Neste cenário, as metodologias ativas surgem como o veículo operacional para a interdisciplinaridade. Moran (2017) define essas estratégias como processos de aprendizagem em que os alunos participam ativamente de todas as etapas, desde o diagnóstico de problemas até a proposição de soluções, utilizando a pesquisa como princípio educativo.

Uma das estratégias mais eficazes citadas por Bender (2019) é a Aprendizagem Baseada em Projetos (ABP). Na ABP, os estudantes trabalham em problemas do mundo real que, por natureza, são interdisciplinares. Para resolver um desafio ambiental, por exemplo, o aluno deve mobilizar saberes de biologia, geografia, matemática e redação de forma orgânica.

Segundo Valente (2018), essa técnica permite que o tempo em sala seja otimizado para discussões profundas e atividades práticas interdisciplinares, enquanto a absorção teórica inicial ocorre de forma individualizada e autônoma pelo estudante.

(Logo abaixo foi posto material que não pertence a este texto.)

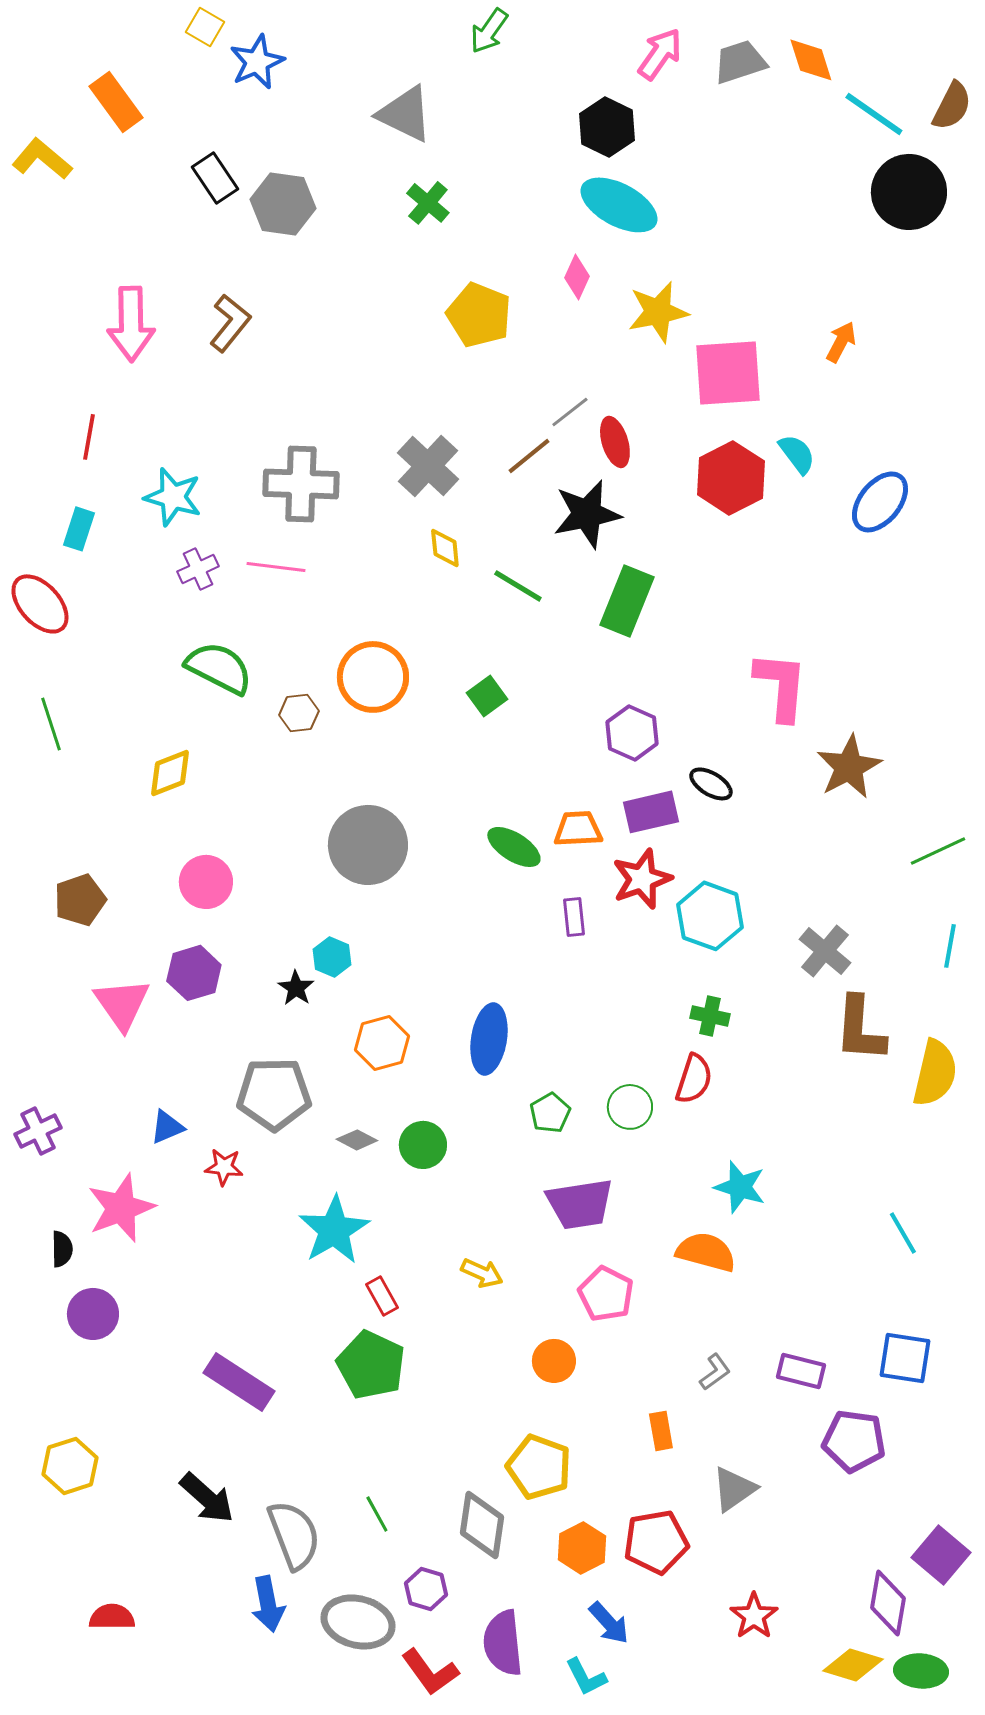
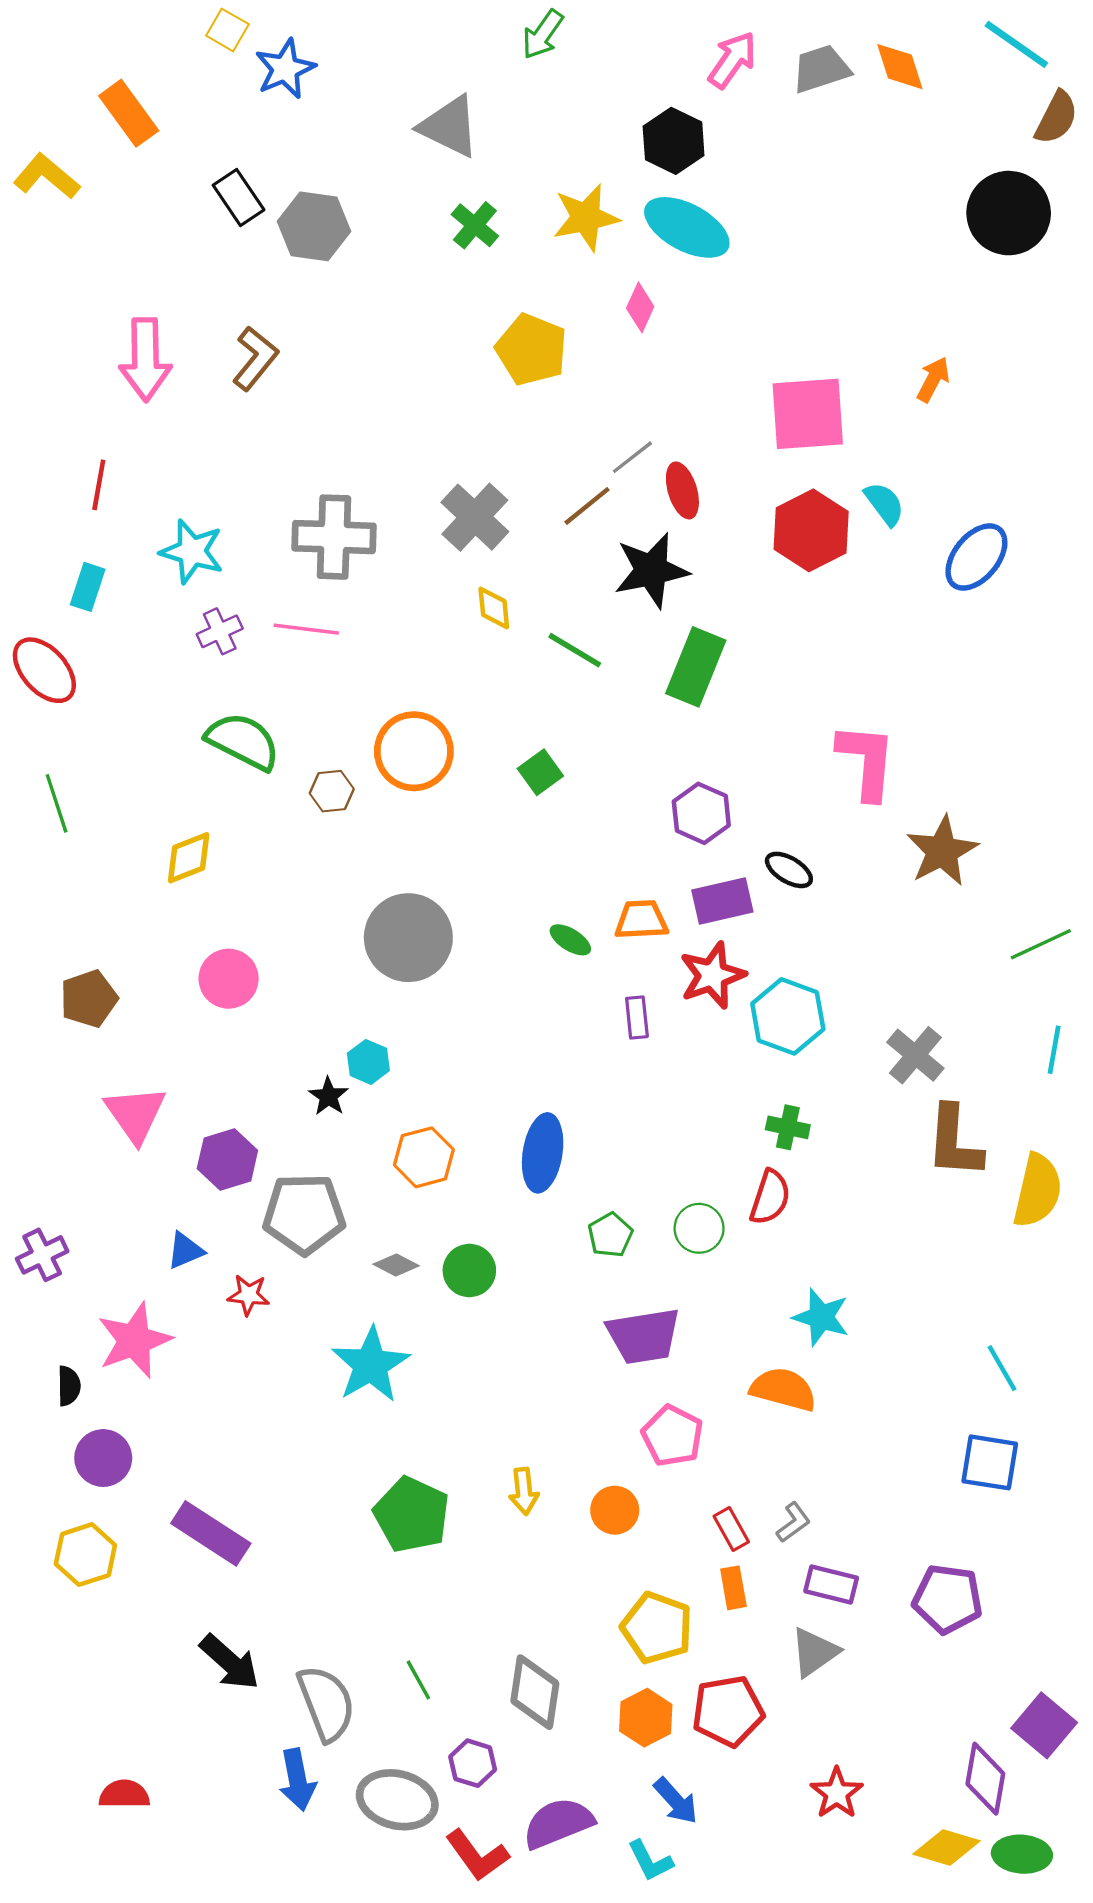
cyan line: (874, 114) -> (1016, 44), moved
yellow star: (658, 312) -> (586, 217), moved
green ellipse: (514, 847) -> (570, 940), size x0.7
purple hexagon: (194, 973) -> (227, 1160), moved
yellow arrow: (482, 1273) -> (524, 1491), moved, turned 60
red rectangle: (382, 1296) -> (731, 1529), moved
blue square: (905, 1358) -> (990, 1462), moved
purple rectangle: (801, 1371) -> (831, 1585), moved
purple rectangle: (239, 1382) -> (211, 1533), moved
yellow hexagon: (70, 1466) -> (85, 1555), moved
yellow pentagon: (539, 1467) -> (657, 1628), moved
purple semicircle: (503, 1643) -> (558, 1823), turned 74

A Gamificação também ganha destaque como prática inovadora. Fardo (2017) ressalta que utilizar elementos de jogos na educação não significa apenas "brincar", mas aplicar mecânicas que estimulam o engajamento, a resiliência e a colaboração, habilidades essenciais para o trabalho interdisciplinar em grupos.

No entanto, a implementação dessas práticas exige o que Almeida e Valente (2018) chamam de "fluência tecnológico-pedagógica" do docente. Não basta ao professor saber manusear ferramentas; ele precisa compreender como as tecnologias podem potencializar a integração entre as matérias e facilitar o registro do progresso do aluno.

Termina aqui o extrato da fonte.